Settle down there Canada, it's called humor.


----------



## TGGT

quarky2001 said:


> No kidding. Fall arrest harnesses are a waste of time too. They take like, 90 seconds to put on. And to hell with hard hats, they're always getting in the way. Safety glasses are always fogging up, and gloves compromise your manual dexterity. And why use those damn welding shields? It's only a bit of "sand in your eyes" sensation later in the day. It takes time flipping those things up and down. And those darn boots? Just don't step on nails or drop things on your feet, people!


OSHA does not require a full body harness on a scissor lift. Some manufacturers may "require" it. The rails count as fall protection so long as you don't stand on them.

Don't tell most safety guys that, they'll throw a fit.


----------



## TGGT

splatz said:


> In my experience spine surgeons may be brilliant about fixing spines but there are others that know more about how work habits that lead to spinal problems.
> 
> It's definitely true that overloaded tool belts can cause trouble, and it's pointless to load yourself that way, but it's more because it causes you to shift your hips, alter your gait a bit, and otherwise put things out of line which will wear on you over time. So really even a pretty small tool pouch can cause trouble over time.
> 
> Suspenders make all the difference, because you don't tend to shift your hips around to keep the belt from falling down. You can load up pretty heavy with suspenders as long as the load is fairly even from side to side. For certain tasks I'll wear a belt with a drill holster on one side and a tool pouch on the other with tools, hardware, and fasteners in it.
> 
> Without suspenders it's miserable and a constant distraction trying to keep your pants up, with suspenders it's no problem.
> 
> I guess some people might, but suspenders don't bother my neck or upper back, I think it's more overhead work that causes that.
> 
> If a task can be executed efficiently without a tool pouch have at it but if you have to get up and down a ladder three times as often because you don't have the necessary tools on your person, that's no safety advantage. If you have them on the floor and have to bend over to pick them up 1000 times a day, and occasionally trip over them, that's not a safety improvement either. If you fall off a ladder because you're fumbling for your tools instead of wearing a good suspended rig, no good. If you starve to death because nobody will hire a halfass dainty that's worried so worried about their precious ass they won't wear a tool belt, no good.


I won't lie, even my little pouch and tape measure will wear on me after 8 hours or more. I try to correct my posture in spite of it, but I'll notice some discomfort for a while. Doesn't seem like much weight, but I definitely notice it after a long day.

Curl a 5 pound weight for several hours and your arms will burn.


----------



## MechanicalDVR

An apron and smallest of pouches can get you through most common tasks. 

You may need a bolt bag if you are carrying some hardware.

Most service calls your pants pockets should carry all you need.


----------



## mvigneux

Most tradesmen don't take the best care of themselves, don't work their core or back out to be strong to do their jobs and carry their pouches.

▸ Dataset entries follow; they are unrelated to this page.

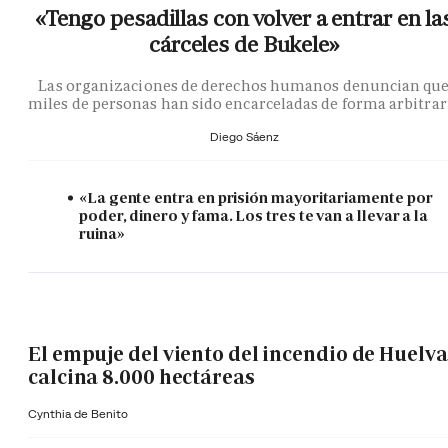
«Tengo pesadillas con volver a entrar en la
cárceles de Bukele»
Las organizaciones de derechos humanos denuncian qu
miles de personas han sido encarceladas de forma arbitrar
Diego Sáenz
«La gente entra en prisión mayoritariamente por
poder, dinero y fama. Los tres te van a llevar a la
ruina»
El empuje del viento del incendio de Huelva
calcina 8.000 hectáreas
Cynthia de Benito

I definitely require them for a green 1st year apprentice, they don't it understand which toools each task will require.

Once they get the hang of things I have no problem with them dropping the unnecessary tools into their bag.

The biggest benefit of a pouch is to hold fastener and tools while climbing a ladder.

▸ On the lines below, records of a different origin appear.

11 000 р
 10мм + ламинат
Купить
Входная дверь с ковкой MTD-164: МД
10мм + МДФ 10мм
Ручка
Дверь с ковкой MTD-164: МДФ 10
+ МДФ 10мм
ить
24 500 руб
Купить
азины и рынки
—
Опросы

Sent from my iPhone using Tapatalk


----------



## wendon

splatz said:


> One more generation and they'll just stay home under their mommy's bed with their phones.


FIFY

Sent from my Samsung with a cracked screen protector


----------



## trentonmakes

I like my belt!

Like most i mainly wear it during roughs, otherwise i carry it on my shoulder and drop it where im working. Then I just grab what i need as i need it.

Texting and Driving


----------



## daveEM

I wore a belt for at least 40 years. 










Like a Boy Scout I like to be prepared and pack as much as I can into it. 

Had a hernia and then an operation to fix it a year or so ago so now I carry the new one. It has a clip on the back and I clip it to the ladder. 

My back seems to be fine although I did hurt it about 30 years ago when I was carrying a roll of #10 wire at night and stepped in a hole.

I really wanted to be a Formula 1 driver. Just didn't work out for me.


----------



## Ink&Brass

Unless I'm building a distribution, or working in cramped spaces, my toolbelt is on. I don't know how I'd stay productive working new-build commercial without one, and if you can, good on you, but I know what makes me productive, and it's not a bunch of pants pockets filled with tools. I'm 27 years old, 6'1, and weigh 285 lbs without tools, and I manage. Anyone in even slightly better shape than me, with a properly fitted and efficiently-loaded belt, should have no issues.

Wearing quality gear helps too. I kind of hated wearing belts until I dropped some good coin on an Occidental Leather belt. I have the 9596 model and Stronghold suspenders.


----------